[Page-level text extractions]
• • • • • • •

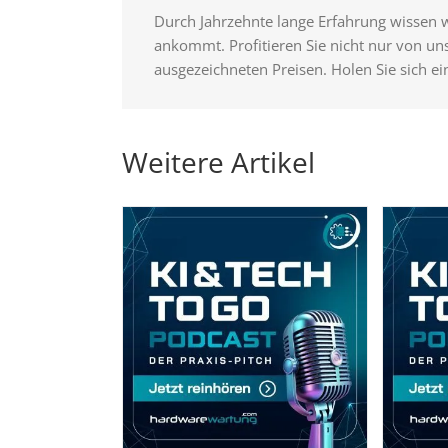
Durch Jahrzehnte lange Erfahrung wissen 
ankommt. Profitieren Sie nicht nur von u
ausgezeichneten Preisen. Holen Sie sich ei
Weitere Artikel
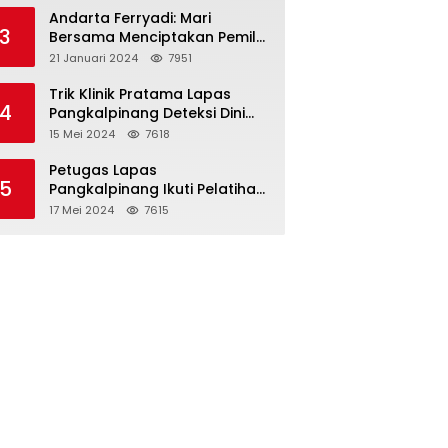
Binaan
Andarta Ferryadi: Mari
3
Bersama Menciptakan Pemilu
2024 yang Damai, Jujur dan
21 Januari 2024
7951
Adil.
Trik Klinik Pratama Lapas
4
Pangkalpinang Deteksi Dini
HIV/AIDS dengan VCT Mobile
15 Mei 2024
7618
Petugas Lapas
5
Pangkalpinang Ikuti Pelatihan
Teknis Pemasyarakatan di
17 Mei 2024
7615
Batam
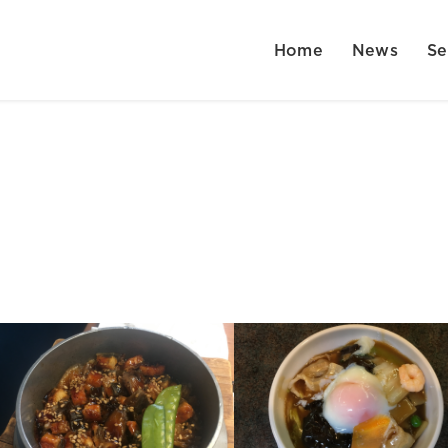
Home
News
Se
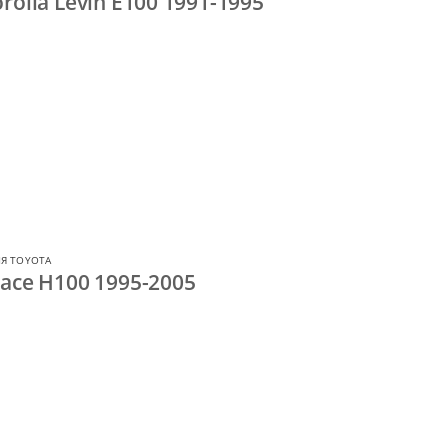
rolla Levin E100 1991-1995
Я TOYOTA
ace H100 1995-2005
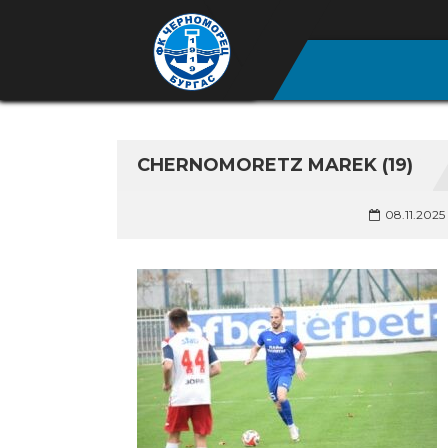
CHERNOMORETZ MAREK (19)
08.11.2025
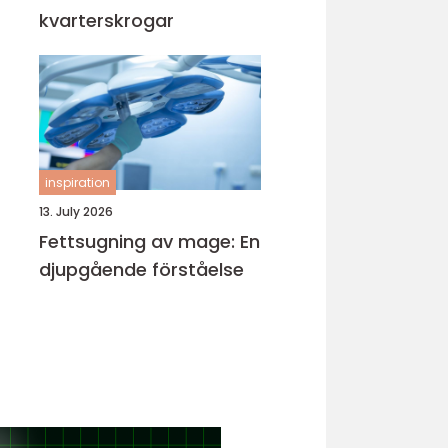
kvarterskrogar
inspiration
13. July 2026
Fettsugning av mage: En
djupgående förståelse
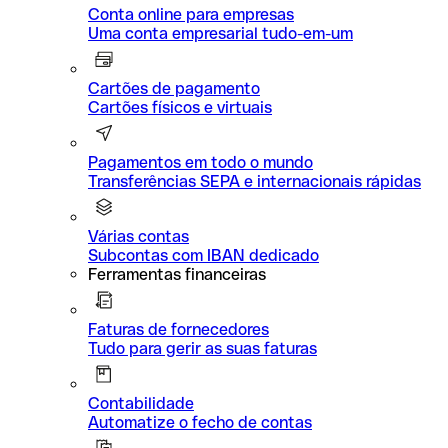
Conta online para empresas
Uma conta empresarial tudo-em-um
Cartões de pagamento
Cartões físicos e virtuais
Pagamentos em todo o mundo
Transferências SEPA e internacionais rápidas
Várias contas
Subcontas com IBAN dedicado
Ferramentas financeiras
Faturas de fornecedores
Tudo para gerir as suas faturas
Contabilidade
Automatize o fecho de contas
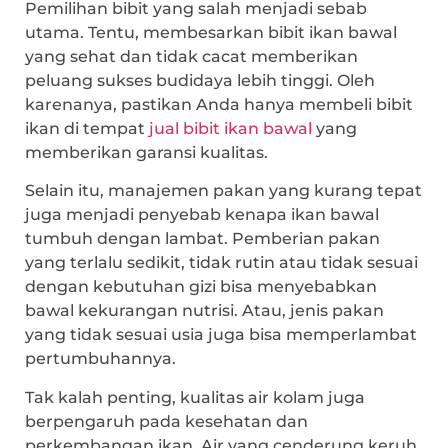
Pemilihan bibit yang salah menjadi sebab
utama. Tentu, membesarkan bibit ikan bawal
yang sehat dan tidak cacat memberikan
peluang sukses budidaya lebih tinggi. Oleh
karenanya, pastikan Anda hanya membeli bibit
ikan di tempat
jual bibit ikan bawal
yang
memberikan garansi kualitas.
Selain itu, manajemen pakan yang kurang tepat
juga menjadi penyebab kenapa ikan bawal
tumbuh dengan lambat. Pemberian pakan
yang terlalu sedikit, tidak rutin atau tidak sesuai
dengan kebutuhan gizi bisa menyebabkan
bawal kekurangan nutrisi. Atau, jenis pakan
yang tidak sesuai usia juga bisa memperlambat
pertumbuhannya.
Tak kalah penting, kualitas air kolam juga
berpengaruh pada kesehatan dan
perkembangan ikan. Air yang cenderung keruh,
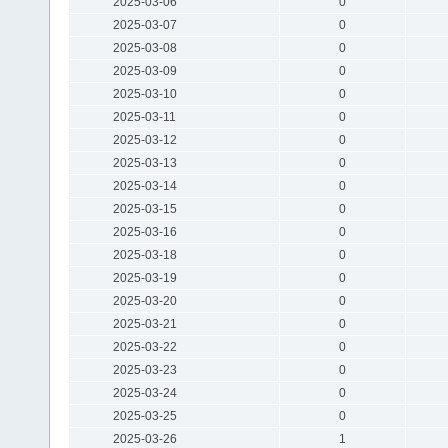
2025-03-06
0
2025-03-07
0
2025-03-08
0
2025-03-09
0
2025-03-10
0
2025-03-11
0
2025-03-12
0
2025-03-13
0
2025-03-14
0
2025-03-15
0
2025-03-16
0
2025-03-18
0
2025-03-19
0
2025-03-20
0
2025-03-21
0
2025-03-22
0
2025-03-23
0
2025-03-24
0
2025-03-25
0
2025-03-26
1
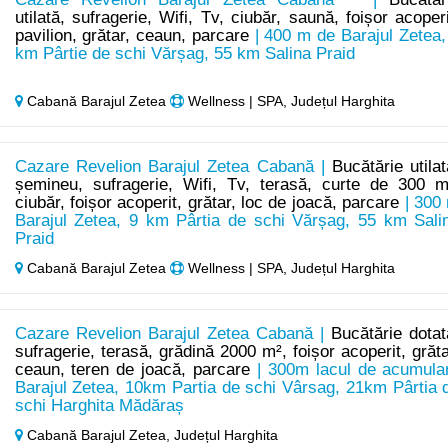
utilată, sufragerie, Wifi, Tv, ciubăr, saună, foișor acoperi
pavilion, grătar, ceaun, parcare
| 400 m de Barajul Zetea,
km Pârtie de schi Vărșag, 55 km Salina Praid
Cabană Barajul Zetea
Wellness | SPA, Județul Harghita
Cazare Revelion Barajul Zetea Cabană |
Bucătărie utilat
șemineu, sufragerie, Wifi, Tv, terasă, curte de 300 m
ciubăr, foișor acoperit, grătar, loc de joacă, parcare
| 300
Barajul Zetea, 9 km Pârtia de schi Vărșag, 55 km Sali
Praid
Cabană Barajul Zetea
Wellness | SPA, Județul Harghita
Cazare Revelion Barajul Zetea Cabană |
Bucătărie dotat
sufragerie, terasă, grădină 2000 m², foișor acoperit, grăta
ceaun, teren de joacă, parcare
| 300m lacul de acumula
Barajul Zetea, 10km Partia de schi Vârsag, 21km Pârtia 
schi Harghita Mădăraș
Cabană Barajul Zetea,
Județul Harghita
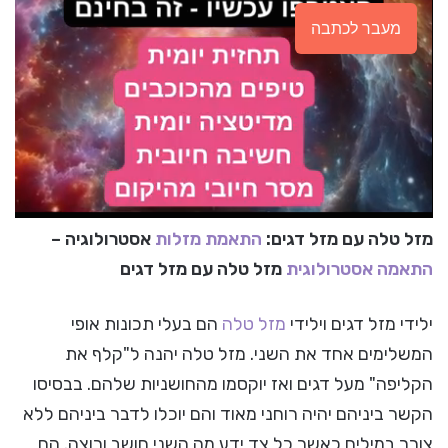
מעבר לכתבה
מזל טלה עם מזל דגים:
התאמת מזלות
אסטרולוגיה –
התאמה אסטרולוגית
מזל טלה עם מזל דגים
ילידי מזל דגים וילידי
מזל טלה
הם בעלי תכונות אופי
המשלימים אחד את השני. מזל טלה יהנה ל"קלף את
הקליפה" מעל דגים ואז יוקסמו מהחושניות שלהם. בבסיסו
הקשר ביניהם יהיה רוחני מאוד והם יוכלו לדבר ביניהם ללא
צורך במילים כאשר כל צד ידע מה השני חושב ורוצה. הם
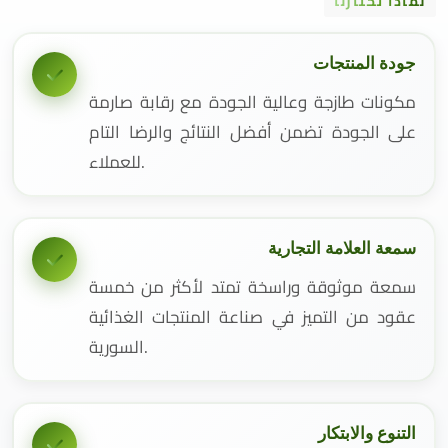
لماذا تختارنا
جودة المنتجات
مكونات طازجة وعالية الجودة مع رقابة صارمة
على الجودة تضمن أفضل النتائج والرضا التام
للعملاء.
سمعة العلامة التجارية
سمعة موثوقة وراسخة تمتد لأكثر من خمسة
عقود من التميز في صناعة المنتجات الغذائية
السورية.
التنوع والابتكار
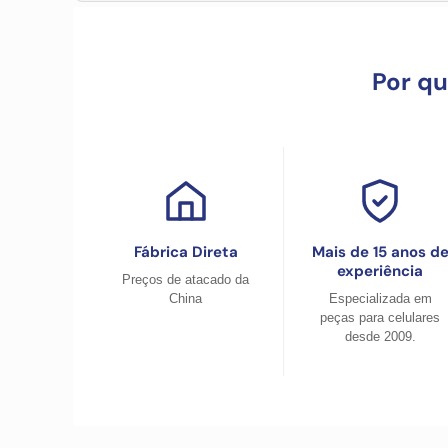
Por q
Fábrica Direta
Mais de 15 anos d
experiência
Preços de atacado da
China
Especializada em
peças para celulares
desde 2009.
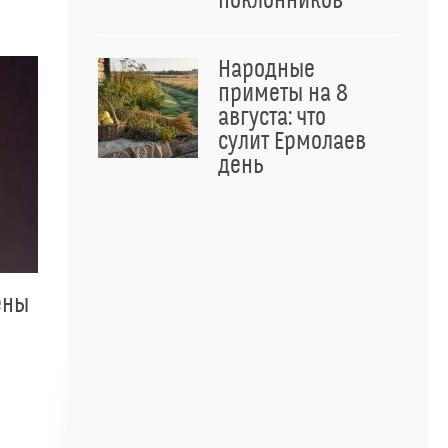
поклонников
Народные
приметы на 8
августа: что
сулит Ермолаев
день
ены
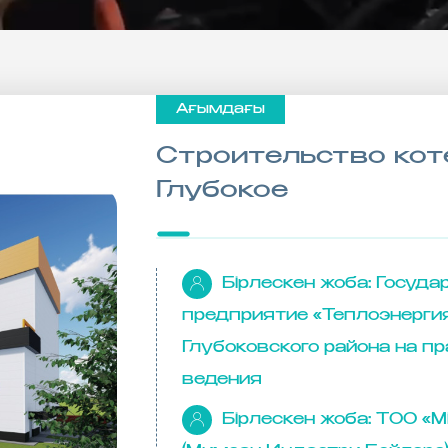
Ағымдағы
Строительство коте
Глубокое
Бірлескен жоба:
Госуда
предприятие «Теплоэнергия
Глубоковского района на п
ведения
Бірлескен жоба:
ТОО «Mi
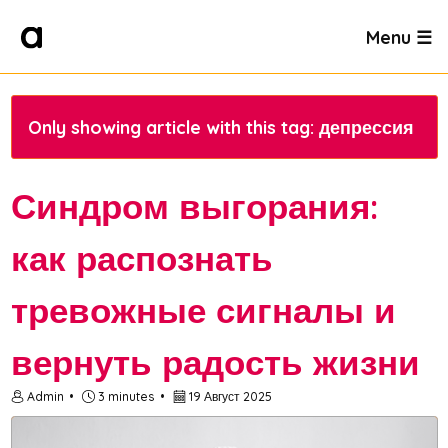
Menu ☰
Only showing article with this tag: депрессия
Синдром выгорания:
как распознать
тревожные сигналы и
вернуть радость жизни
Admin
3 minutes
19 Август 2025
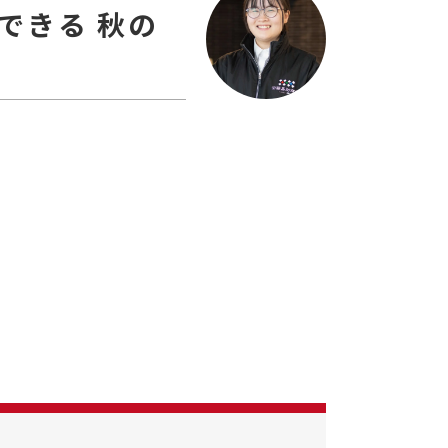
できる 秋の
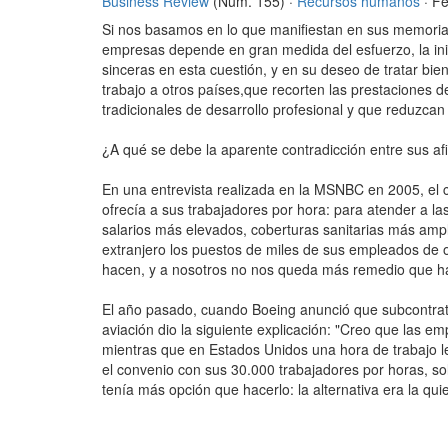
Business Review
(Núm. 155) ·
Recursos humanos
· F
Si nos basamos en lo que manifiestan en sus memorias a
empresas depende en gran medida del esfuerzo, la inic
sinceras en esta cuestión, y en su deseo de tratar bi
trabajo a otros países,que recorten las prestaciones 
tradicionales de desarrollo profesional y que reduzca
¿A qué se debe la aparente contradicción entre sus af
En una entrevista realizada en la MSNBC en 2005, el 
ofrecía a sus trabajadores por hora: para atender a l
salarios más elevados, coberturas sanitarias más amp
extranjero los puestos de miles de sus empleados de of
hacen, y a nosotros no nos queda más remedio que ha
El año pasado, cuando Boeing anunció que subcontrata
aviación dio la siguiente explicación: "Creo que las e
mientras que en Estados Unidos una hora de trabajo l
el convenio con sus 30.000 trabajadores por horas, sol
tenía más opción que hacerlo: la alternativa era la quie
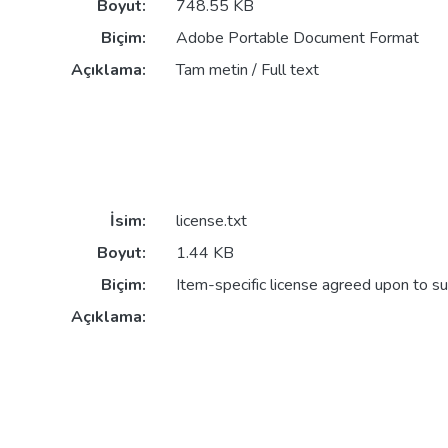
Boyut:
748.55 KB
Biçim:
Adobe Portable Document Format
Açıklama:
Tam metin / Full text
İsim:
license.txt
Boyut:
1.44 KB
Biçim:
Item-specific license agreed upon to s
Açıklama:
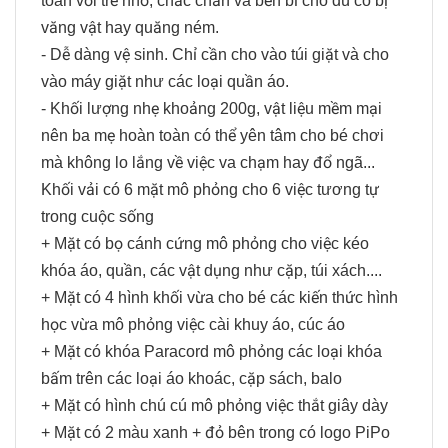
toàn với trẻ nhỏ, chắc chắn và bền bỉ cho dù có bị
văng vật hay quăng ném.
- Dễ dàng vệ sinh. Chỉ cần cho vào túi giặt và cho
vào máy giặt như các loại quần áo.
- Khối lượng nhẹ khoảng 200g, vật liệu mềm mại
nên ba mẹ hoàn toàn có thể yên tâm cho bé chơi
mà không lo lắng về việc va chạm hay đổ ngã...
Khối vải có 6 mặt mô phỏng cho 6 việc tương tự
trong cuộc sống
+ Mặt có bọ cánh cứng mô phỏng cho việc kéo
khóa áo, quần, các vật dụng như cặp, túi xách....
+ Mặt có 4 hình khối vừa cho bé các kiến thức hình
học vừa mô phỏng việc cài khuy áo, cúc áo
+ Mặt có khóa Paracord mô phỏng các loại khóa
bấm trên các loại áo khoác, cặp sách, balo
+ Mặt có hình chú cú mô phỏng việc thắt giây dày
+ Mặt có 2 màu xanh + đỏ bên trong có logo PiPo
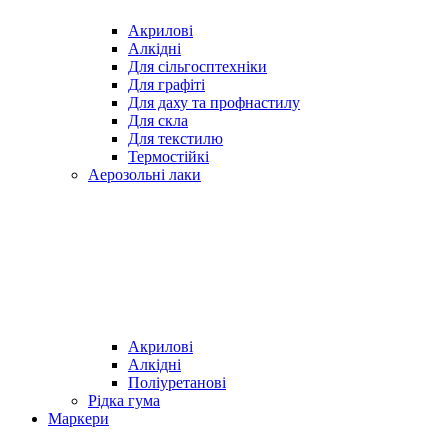
Акрилові
Алкідні
Для cільгосптехніки
Для графіті
Для даху та профнастилу
Для скла
Для текстилю
Термостійкі
Аерозольні лаки
Акрилові
Алкідні
Поліуретанові
Рідка гума
Маркери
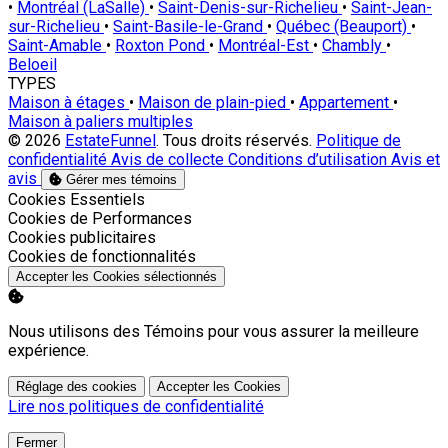
•
Montréal (LaSalle)
•
Saint-Denis-sur-Richelieu
•
Saint-Jean-
sur-Richelieu
•
Saint-Basile-le-Grand
•
Québec (Beauport)
•
Saint-Amable
•
Roxton Pond
•
Montréal-Est
•
Chambly
•
Beloeil
TYPES
Maison à étages
•
Maison de plain-pied
•
Appartement
•
Maison à paliers multiples
© 2026
EstateFunnel
. Tous droits réservés.
Politique de
confidentialité
Avis de collecte
Conditions d’utilisation
Avis et
avis
Gérer mes témoins
Activer
Cookies Essentiels
Activer
Cookies de Performances
Activer
Cookies publicitaires
Activer
Cookies de fonctionnalités
Accepter les Cookies sélectionnés
Nous utilisons des Témoins pour vous assurer la meilleure
expérience.
Réglage des cookies
Accepter les Cookies
Lire nos politiques de confidentialité
Fermer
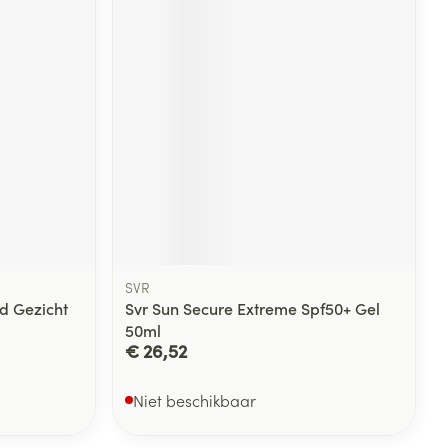
SVR
d Gezicht
Svr Sun Secure Extreme Spf50+ Gel
50ml
€ 26,52
Niet beschikbaar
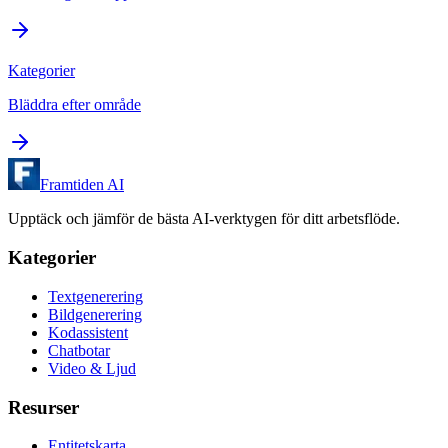
Kategorier
Bläddra efter område
Framtiden AI
Upptäck och jämför de bästa AI-verktygen för ditt arbetsflöde.
Kategorier
Textgenerering
Bildgenerering
Kodassistent
Chatbotar
Video & Ljud
Resurser
Entitetskarta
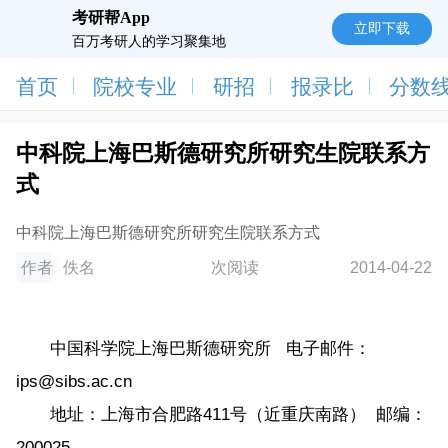
考研帮App
立即下载
百万考研人的学习聚集地
首页
院校专业
研招
报录比
分数
中科院上海巴斯德研究所研究生院联系方
式
中科院上海巴斯德研究所研究生院联系方式
作者
佚名
次阅读
2014-04-22
中国科学院上海巴斯德研究所 电子邮件：
ips@sibs.ac.cn
地址：上海市合肥路411号（近重庆南路） 邮编：
200025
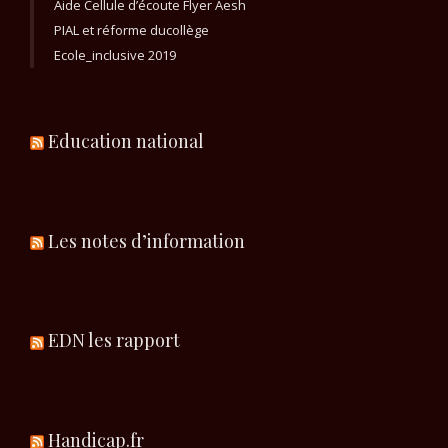
Aide Cellule d’écoute Flyer Aesh
PIAL et réforme ducollège
Ecole_inclusive 2019
Education national
Les notes d’information
EDN les rapport
Handicap.fr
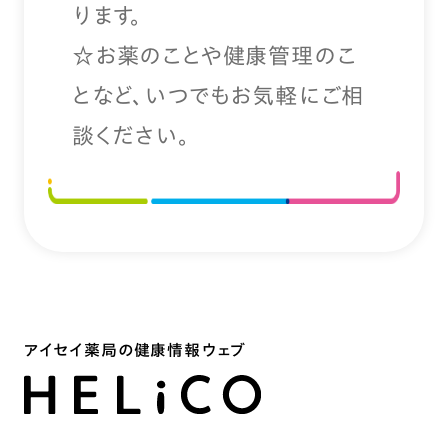
ります。
☆お薬のことや健康管理のこ
となど、いつでもお気軽にご相
談ください。
アイセイ薬局の健康情報ウェブ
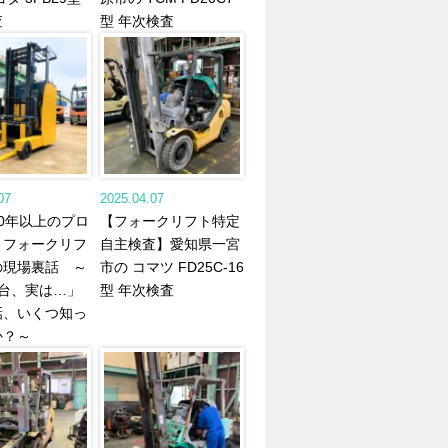
査
型 年次検査
07
2025.04.07
0年以上のプロ
【フォークリフト特定
、フォークリフ
自主検査】愛知県一宮
の現場裏話 ～
市の コマツ FD25C-16
1台、実は…」
型 年次検査
話、いくつ知っ
か？～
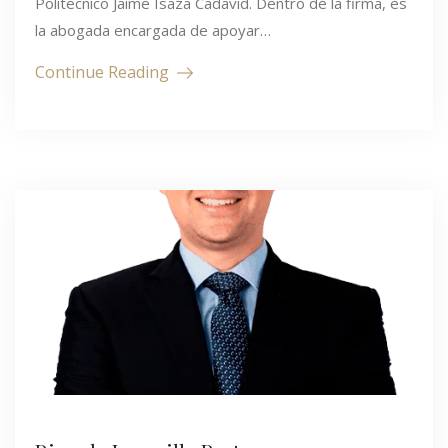
Politécnico Jaime Isaza Cadavid. Dentro de la firma, es
la abogada encargada de apoyar…
Continue Reading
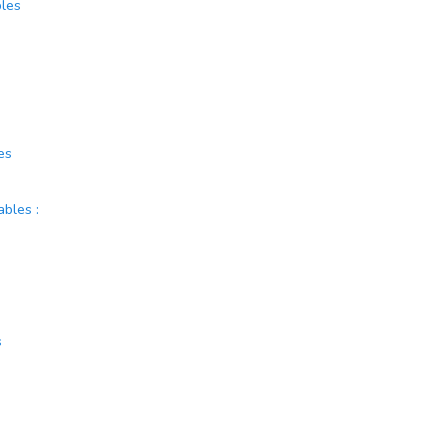
bles
es
bles :
s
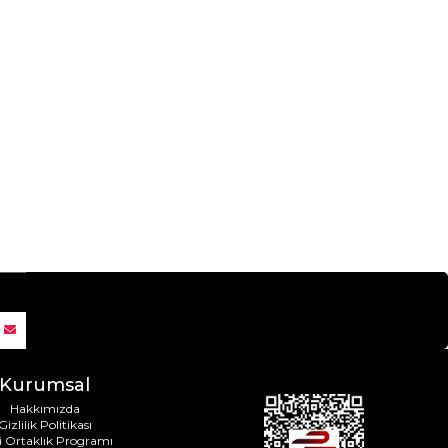
Kurumsal
Hakkımızda
Gizlilik Politikası
i Ortaklık Programı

• • • • • • •

* THE TASK: For the records above, count the lines holding the word "pakan" and give only that number.

* YOUR RESPONSE: 3